DIA 2
A PRIMEIRA TROMBETA
Para a Carol Loff
Atravessamos descalços a planície vermelha.
Em cada cela um condenado sonha,
Deitando a cabeça loira no ombro da distância
E fumando navios.
Em cada porto um veleiro fantasma aparelha para a grande
[viagem proibida,
Carregado de esperanças e palavras que não têm guarida
[em nenhum sítio da terra.
Atravessamos descalços a planície vermelha.
O sinal dos tempos apunhala-nos a memória.
Nada reconhecemos
A não ser a face impassível que nos ameaça,
A sombra das idades que nos persegue,
A terrível violência da voz que nos acusa
E nem o sangue dos séculos consegue aplacar.
Atravessamos descalços a planície vermelha
Onde quer que paremos, espera-nos o cavaleiro da
[armadura de ferro,
Trespassando-nos o corpo com seus olhos de fogo
E não deixando nem um segredo aos nossos corações
[aflitos,
Nem um soluço às nossa gargantas estranguladas.
Atravessamos descalços a planície vermelha.
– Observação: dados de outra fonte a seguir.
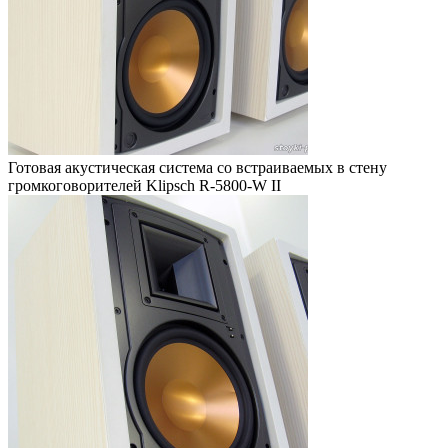
Готовая акустическая система со встраиваемых в стену
громкоговорителей Klipsch R-5800-W II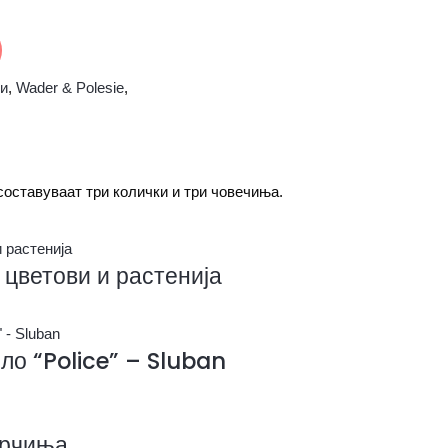
ни
,
Wader & Polesie
,
составуваат три колички и три човечиња.
 цветови и растенија
о “Police” – Sluban
арчиња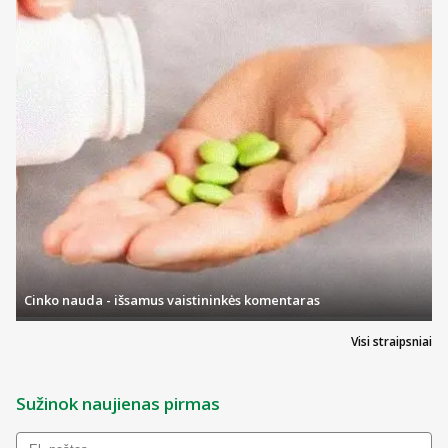
Cinko nauda - išsamus vaistininkės komentaras
Visi straipsniai
Sužinok naujienas pirmas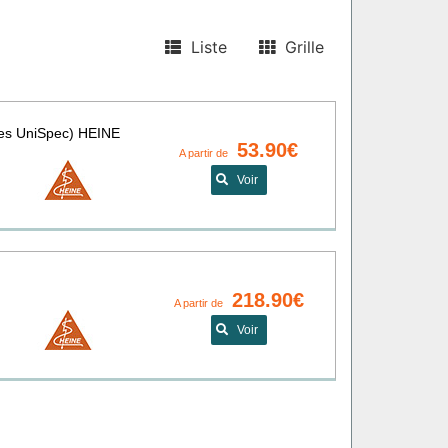
Liste
Grille
ubes UniSpec) HEINE
53.90€
A partir de
Voir
218.90€
A partir de
Voir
As cidades destruídas dormem ao relento do ódio,
As sentinelas de sal vigiam o repouso petrificado dos
[deuses,
A noite assiste em silêncio
A todos os crimes perpetrados no horizonte.
Atravessamos descalços a planície vermelha
Os agoiros do céu predizem-nos os passos,
Os indícios do vento gelam-nos os ossos.
Despojados de lágrimas devoramos o medo
Enquanto em cada porto um veleiro se afunda,
Enquanto em cada cela se assassina um anjo.